→ **TRY IT**
Your answer should consist of each line below that contains the string "Marc".

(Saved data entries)
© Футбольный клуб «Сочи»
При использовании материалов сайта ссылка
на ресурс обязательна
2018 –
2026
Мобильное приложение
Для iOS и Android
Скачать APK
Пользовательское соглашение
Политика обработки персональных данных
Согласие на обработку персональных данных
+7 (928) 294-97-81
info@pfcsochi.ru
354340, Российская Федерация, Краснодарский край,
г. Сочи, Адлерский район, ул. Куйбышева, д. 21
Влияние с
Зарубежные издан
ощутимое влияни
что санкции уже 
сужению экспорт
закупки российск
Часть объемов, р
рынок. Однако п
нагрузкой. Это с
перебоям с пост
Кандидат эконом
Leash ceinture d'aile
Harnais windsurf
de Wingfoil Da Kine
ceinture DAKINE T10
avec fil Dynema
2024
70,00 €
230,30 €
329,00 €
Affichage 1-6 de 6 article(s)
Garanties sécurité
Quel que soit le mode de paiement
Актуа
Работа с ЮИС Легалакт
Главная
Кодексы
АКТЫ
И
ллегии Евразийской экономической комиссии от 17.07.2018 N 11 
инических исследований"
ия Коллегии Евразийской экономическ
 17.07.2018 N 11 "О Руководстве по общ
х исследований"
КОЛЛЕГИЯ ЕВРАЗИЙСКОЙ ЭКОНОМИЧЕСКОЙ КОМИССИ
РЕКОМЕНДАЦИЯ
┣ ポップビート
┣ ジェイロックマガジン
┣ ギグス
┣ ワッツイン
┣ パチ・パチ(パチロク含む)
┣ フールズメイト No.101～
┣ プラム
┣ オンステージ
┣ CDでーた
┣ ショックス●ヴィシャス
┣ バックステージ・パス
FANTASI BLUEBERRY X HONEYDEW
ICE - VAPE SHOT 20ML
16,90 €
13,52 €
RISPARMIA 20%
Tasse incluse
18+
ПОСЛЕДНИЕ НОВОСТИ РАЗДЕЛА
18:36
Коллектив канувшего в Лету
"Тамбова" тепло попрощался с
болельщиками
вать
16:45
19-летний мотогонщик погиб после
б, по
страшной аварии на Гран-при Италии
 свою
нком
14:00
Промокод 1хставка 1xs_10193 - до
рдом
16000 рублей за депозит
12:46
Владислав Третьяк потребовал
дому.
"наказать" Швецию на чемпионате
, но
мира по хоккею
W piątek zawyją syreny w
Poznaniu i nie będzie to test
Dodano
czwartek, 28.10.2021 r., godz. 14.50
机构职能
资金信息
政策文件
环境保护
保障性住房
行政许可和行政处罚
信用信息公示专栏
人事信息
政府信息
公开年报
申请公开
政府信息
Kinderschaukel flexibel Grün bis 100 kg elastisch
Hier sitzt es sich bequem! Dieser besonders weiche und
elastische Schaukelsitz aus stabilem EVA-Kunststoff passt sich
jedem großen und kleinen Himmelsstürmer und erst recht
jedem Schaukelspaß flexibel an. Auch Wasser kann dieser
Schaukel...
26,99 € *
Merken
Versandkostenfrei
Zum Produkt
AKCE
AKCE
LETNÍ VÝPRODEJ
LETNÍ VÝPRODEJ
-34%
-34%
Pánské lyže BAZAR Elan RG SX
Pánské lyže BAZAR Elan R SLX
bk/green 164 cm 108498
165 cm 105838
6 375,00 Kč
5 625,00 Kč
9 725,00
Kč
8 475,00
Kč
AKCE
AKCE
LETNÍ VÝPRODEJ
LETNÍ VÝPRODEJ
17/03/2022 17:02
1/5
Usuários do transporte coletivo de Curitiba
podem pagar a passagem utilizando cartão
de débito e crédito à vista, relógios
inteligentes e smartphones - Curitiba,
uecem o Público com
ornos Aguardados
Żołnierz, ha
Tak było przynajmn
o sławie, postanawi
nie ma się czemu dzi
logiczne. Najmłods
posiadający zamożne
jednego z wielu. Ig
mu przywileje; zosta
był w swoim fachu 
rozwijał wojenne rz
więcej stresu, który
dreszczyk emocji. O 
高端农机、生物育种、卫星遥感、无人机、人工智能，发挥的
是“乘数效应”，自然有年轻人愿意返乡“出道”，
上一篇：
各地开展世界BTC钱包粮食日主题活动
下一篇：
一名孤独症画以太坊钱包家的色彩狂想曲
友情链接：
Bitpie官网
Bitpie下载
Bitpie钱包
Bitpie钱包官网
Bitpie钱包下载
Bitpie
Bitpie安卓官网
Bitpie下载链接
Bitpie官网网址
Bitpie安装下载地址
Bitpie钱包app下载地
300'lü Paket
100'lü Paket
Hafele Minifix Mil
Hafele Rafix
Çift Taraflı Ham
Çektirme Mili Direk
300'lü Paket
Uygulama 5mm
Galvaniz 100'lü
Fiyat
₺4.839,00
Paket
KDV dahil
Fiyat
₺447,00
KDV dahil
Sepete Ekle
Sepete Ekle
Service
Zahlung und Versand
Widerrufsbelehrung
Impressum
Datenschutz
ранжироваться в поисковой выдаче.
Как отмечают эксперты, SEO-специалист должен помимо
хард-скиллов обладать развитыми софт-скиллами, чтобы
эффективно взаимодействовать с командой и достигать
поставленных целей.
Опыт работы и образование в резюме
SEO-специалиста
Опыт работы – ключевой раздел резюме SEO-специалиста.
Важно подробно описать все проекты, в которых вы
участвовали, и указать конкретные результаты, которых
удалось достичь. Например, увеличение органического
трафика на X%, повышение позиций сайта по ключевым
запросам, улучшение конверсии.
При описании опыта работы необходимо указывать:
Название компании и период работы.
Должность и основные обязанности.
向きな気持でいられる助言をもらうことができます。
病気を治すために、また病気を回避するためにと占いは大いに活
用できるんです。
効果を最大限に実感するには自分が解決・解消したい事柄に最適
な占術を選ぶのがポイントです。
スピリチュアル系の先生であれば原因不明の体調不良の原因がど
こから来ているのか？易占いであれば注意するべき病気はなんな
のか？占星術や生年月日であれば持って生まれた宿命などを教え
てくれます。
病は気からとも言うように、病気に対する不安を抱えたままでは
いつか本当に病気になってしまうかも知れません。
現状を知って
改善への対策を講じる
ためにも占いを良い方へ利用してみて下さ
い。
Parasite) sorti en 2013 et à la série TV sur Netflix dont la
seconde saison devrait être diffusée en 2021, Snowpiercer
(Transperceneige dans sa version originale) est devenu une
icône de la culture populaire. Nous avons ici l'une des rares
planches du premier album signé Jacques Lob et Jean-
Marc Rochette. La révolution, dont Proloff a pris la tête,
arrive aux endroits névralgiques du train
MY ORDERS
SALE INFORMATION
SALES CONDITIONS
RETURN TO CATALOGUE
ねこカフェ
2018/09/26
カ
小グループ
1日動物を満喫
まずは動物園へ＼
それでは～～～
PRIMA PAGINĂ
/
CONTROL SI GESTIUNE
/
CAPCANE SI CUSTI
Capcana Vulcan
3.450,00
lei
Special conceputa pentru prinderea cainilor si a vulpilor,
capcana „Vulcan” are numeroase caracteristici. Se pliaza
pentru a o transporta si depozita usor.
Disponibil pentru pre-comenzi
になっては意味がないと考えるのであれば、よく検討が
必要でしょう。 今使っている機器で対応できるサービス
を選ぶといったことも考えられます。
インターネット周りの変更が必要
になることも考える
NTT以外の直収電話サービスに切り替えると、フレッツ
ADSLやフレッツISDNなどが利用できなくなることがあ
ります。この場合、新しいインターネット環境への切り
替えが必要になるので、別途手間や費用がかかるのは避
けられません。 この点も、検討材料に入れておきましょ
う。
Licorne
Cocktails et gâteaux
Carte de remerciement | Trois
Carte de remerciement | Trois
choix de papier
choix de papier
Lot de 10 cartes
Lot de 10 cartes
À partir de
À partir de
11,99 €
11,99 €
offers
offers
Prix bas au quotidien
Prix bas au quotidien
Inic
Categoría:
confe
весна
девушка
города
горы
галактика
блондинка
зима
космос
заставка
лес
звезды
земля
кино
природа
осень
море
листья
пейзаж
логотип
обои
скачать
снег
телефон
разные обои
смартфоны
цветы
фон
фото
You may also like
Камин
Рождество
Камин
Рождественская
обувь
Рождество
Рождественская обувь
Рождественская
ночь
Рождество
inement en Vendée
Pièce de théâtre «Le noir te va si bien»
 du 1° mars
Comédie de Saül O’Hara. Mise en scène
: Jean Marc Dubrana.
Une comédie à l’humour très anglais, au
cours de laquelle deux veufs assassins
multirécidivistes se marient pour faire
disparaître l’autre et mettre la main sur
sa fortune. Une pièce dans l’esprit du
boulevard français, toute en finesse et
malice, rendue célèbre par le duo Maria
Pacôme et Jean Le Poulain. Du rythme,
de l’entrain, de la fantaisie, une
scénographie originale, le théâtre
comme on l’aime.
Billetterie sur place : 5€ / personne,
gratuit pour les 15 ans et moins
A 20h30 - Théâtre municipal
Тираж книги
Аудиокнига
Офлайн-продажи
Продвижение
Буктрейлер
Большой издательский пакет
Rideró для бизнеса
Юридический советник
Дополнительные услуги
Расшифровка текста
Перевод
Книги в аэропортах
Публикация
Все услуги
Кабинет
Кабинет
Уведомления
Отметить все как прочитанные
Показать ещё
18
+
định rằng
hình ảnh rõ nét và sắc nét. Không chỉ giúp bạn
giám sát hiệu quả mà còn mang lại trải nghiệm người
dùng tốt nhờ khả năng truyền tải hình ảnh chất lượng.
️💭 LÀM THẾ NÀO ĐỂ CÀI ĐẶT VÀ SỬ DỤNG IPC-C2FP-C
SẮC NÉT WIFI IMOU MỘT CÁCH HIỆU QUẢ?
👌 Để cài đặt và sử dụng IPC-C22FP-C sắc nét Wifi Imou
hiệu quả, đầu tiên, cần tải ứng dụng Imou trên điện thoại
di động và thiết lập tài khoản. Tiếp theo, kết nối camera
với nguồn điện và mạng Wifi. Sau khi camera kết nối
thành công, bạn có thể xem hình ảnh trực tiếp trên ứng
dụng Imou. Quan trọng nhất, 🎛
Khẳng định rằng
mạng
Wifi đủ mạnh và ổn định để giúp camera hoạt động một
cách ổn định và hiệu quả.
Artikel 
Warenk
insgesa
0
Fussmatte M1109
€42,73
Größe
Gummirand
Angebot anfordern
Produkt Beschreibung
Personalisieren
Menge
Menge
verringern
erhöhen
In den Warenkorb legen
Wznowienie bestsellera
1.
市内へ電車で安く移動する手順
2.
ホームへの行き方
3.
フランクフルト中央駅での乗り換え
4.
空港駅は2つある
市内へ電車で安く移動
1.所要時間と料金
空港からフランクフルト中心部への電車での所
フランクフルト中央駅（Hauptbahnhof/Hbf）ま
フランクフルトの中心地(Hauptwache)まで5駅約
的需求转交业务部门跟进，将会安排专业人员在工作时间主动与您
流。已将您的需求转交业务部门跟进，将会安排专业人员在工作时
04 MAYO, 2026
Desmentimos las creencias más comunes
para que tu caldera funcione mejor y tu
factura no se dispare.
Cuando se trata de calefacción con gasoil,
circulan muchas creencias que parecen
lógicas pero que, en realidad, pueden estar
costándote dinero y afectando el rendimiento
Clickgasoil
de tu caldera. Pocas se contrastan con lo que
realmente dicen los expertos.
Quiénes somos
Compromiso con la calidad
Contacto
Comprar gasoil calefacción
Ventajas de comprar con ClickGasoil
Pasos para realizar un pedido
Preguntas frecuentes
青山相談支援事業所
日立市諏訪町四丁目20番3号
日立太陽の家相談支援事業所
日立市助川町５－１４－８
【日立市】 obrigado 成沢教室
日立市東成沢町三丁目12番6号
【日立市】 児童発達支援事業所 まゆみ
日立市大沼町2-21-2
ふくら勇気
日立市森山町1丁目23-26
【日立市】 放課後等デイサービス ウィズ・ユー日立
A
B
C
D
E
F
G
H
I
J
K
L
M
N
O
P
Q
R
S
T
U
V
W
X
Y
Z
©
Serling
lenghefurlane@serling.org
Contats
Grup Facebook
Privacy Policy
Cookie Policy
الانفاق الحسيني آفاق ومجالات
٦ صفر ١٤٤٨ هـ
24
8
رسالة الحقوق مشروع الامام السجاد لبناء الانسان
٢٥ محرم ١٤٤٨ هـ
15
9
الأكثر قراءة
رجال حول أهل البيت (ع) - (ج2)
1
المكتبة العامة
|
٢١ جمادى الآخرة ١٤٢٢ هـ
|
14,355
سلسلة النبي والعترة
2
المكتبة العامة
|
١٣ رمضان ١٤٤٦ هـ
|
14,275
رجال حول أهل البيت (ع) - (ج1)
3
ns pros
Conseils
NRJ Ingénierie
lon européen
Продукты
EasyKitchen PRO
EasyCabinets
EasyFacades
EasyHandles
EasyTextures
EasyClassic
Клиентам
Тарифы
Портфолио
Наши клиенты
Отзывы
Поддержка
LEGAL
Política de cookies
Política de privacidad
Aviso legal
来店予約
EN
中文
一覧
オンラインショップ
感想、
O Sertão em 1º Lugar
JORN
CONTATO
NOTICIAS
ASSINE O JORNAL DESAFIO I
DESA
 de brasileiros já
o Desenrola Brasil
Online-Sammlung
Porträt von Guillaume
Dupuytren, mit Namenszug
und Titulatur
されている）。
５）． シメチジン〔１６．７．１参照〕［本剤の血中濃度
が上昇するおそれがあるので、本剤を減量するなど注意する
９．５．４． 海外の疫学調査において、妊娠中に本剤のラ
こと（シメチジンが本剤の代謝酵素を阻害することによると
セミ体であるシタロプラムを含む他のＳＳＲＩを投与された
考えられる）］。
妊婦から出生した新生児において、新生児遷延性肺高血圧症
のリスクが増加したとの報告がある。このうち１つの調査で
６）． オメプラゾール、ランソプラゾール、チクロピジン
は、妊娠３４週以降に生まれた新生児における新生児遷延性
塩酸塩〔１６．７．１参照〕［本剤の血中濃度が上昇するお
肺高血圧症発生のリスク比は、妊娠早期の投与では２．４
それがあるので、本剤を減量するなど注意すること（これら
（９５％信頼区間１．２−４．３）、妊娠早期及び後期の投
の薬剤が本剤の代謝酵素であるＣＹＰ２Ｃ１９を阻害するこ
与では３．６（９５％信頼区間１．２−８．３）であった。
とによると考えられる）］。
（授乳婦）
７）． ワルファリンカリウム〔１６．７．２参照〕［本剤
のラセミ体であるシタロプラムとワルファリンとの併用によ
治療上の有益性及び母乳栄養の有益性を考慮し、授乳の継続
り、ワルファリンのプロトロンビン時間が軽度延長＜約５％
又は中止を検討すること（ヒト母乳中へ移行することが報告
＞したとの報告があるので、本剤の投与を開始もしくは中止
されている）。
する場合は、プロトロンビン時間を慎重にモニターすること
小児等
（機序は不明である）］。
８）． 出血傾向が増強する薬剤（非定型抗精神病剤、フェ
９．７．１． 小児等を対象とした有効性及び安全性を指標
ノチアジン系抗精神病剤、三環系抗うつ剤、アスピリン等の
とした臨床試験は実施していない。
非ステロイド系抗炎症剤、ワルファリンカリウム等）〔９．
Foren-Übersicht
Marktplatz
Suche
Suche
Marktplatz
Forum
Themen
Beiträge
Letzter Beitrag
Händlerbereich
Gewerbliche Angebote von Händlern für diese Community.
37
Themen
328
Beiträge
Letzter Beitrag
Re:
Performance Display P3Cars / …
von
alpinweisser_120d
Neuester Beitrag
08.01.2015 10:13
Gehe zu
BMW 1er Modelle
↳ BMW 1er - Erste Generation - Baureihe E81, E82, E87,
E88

→ **REPLY TO THE EXERCISE**
Marc Rochette. La révolution, dont Proloff a pris la tête,
: Jean Marc Dubrana.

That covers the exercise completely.